I’ve had the same barber for 35 years, the same housekeeper for almost 40, and our CPA retired after 40 years, probably because she was sick of looking at my shoebox filled with receipts. Oh, and I have had the same wife for 44 years. She has no plans to retire … I don’t think.

After about 25 years, my primary care physician is calling it quits. Many local M.D.s went to Dr. Kevin Coss for their personal health needs. Kevin was known as the doctor’s doctor.

You never hear that expression about other professions. I asked my plumber (who’s been our plumber for 25 years) to tell me who in town is known as the “plumber’s plumber.”

“Most plumbers fix their own plumbing,” he told me. “Unless they have a reputation for not showing up on time, then they call someone else.”

Don’t worry, I don’t know what that means, either.

When we first arrived in Indy, my physician was Dr. Bob Palmer. He retired years ago and, sadly, has since passed away. Bob was a diminutive guy, and when he wrote me an email, he signed it, “Your dwarf internist.” But don’t sell him short — he was not only a superb practitioner but a World War II bomber pilot with more than 70 missions. His office was decorated with photos of him in uniform standing by his plane. I preferred this décor to my urologist’s office, which is furnished with pictures of … well, let’s just leave it at that.

Dr. Bob once examined me, and the nurse came in with a worried look.

“Dr. Palmer needs to see you right away,” she said.

Shaking, I went back to his office.

“You have Wisenheimer’s disease,” he told me.

I asked what that was.

“While examining you, I saw that you have on a black sock and blue sock.  That’s Wisenheimer’s disease.”

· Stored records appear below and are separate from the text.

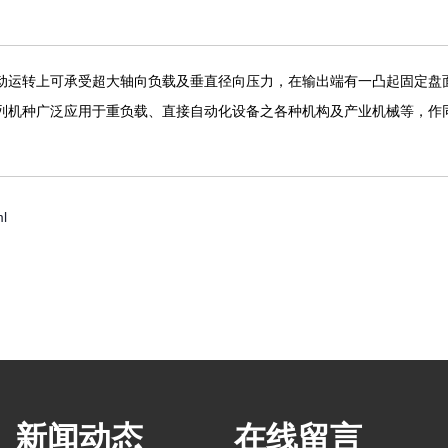
动运转上可承受超大轴向负载及垂直径向压力，在输出端有一凸起固定盘
列机种广泛应用于重负载、直接自动化设备之各种机构及产业机械等，作
l
新闻动态
在线留言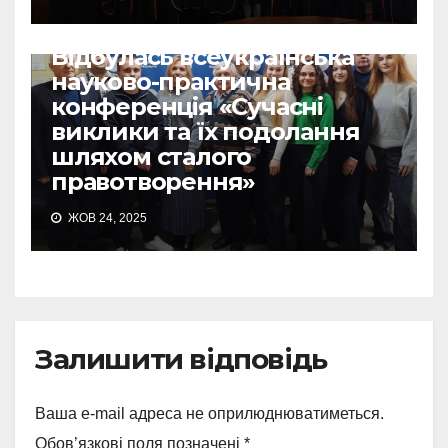
Відбулась всеукраїнська
науково-практична
конференція «Сучасні
виклики та їх подолання
шляхом сталого
правотворення»
ЖОВ 24, 2025
Залишити відповідь
Ваша e-mail адреса не оприлюднюватиметься.
Обов’язкові поля позначені
*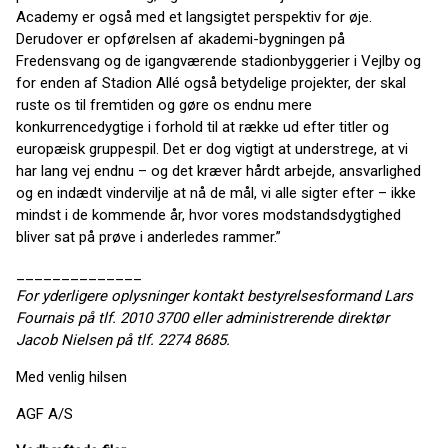
Academy er også med et langsigtet perspektiv for øje.
Derudover er opførelsen af akademi-bygningen på
Fredensvang og de igangværende stadionbyggerier i Vejlby og
for enden af Stadion Allé også betydelige projekter, der skal
ruste os til fremtiden og gøre os endnu mere
konkurrencedygtige i forhold til at række ud efter titler og
europæisk gruppespil. Det er dog vigtigt at understrege, at vi
har lang vej endnu – og det kræver hårdt arbejde, ansvarlighed
og en indædt vindervilje at nå de mål, vi alle sigter efter – ikke
mindst i de kommende år, hvor vores modstandsdygtighed
bliver sat på prøve i anderledes rammer.”
______________
For yderligere oplysninger kontakt bestyrelsesformand Lars
Fournais på tlf. 2010 3700 eller administrerende direktør
Jacob Nielsen på tlf. 2274 8685.
Med venlig hilsen
AGF A/S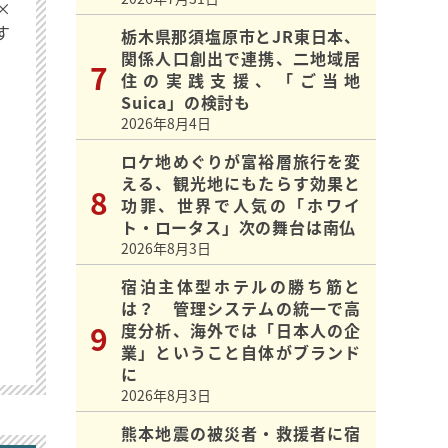
×
す
栃木県那須塩原市とJR東日本、
関係人口創出で連携、二地域居
住の実践支援、「ご当地
Suica」の検討も
2026年8月4日
ロケ地めぐりが富裕層旅行を変
える、観光地にもたらす効果と
功罪、世界で人気の「ホワイ
ト・ロータス」次の舞台は南仏
2026年8月3日
宿泊主体型ホテルの勝ち筋と
は？ 管理システムの統一で高
度分析、海外では「日本人の企
業」ということ自体がブランド
に
2026年8月3日
熊本地震の被災者・救援者に宿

I told him I had another pair of socks just like it at home.

At the Community Hospital annual Physicians Dinner, Bob gave an award to the intern with the best handwriting, meaning one day a nurse or pharmacist could decipher what was written on the prescription pad.

Bob always came out to the waiting room and personally summoned the next person into his office. This was a small commitment in time, but it made a huge impression on the patient.

But now back to Dr. Coss. Like Dr. Palmer, he put me at ease and spent a solid hour with me at my annual checkup. He always sat down with me during our conversations.  So, I never felt rushed in the examination. Through the years, he diagnosed at least three potentially serious issues and successfully treated or referred me elsewhere. Even during what I will call the yearlong hypochondriacal period of my life, he was patient and understanding.

Thanks, Kevin Coss. I hope retirement treats you well. Just like you treated all your patients.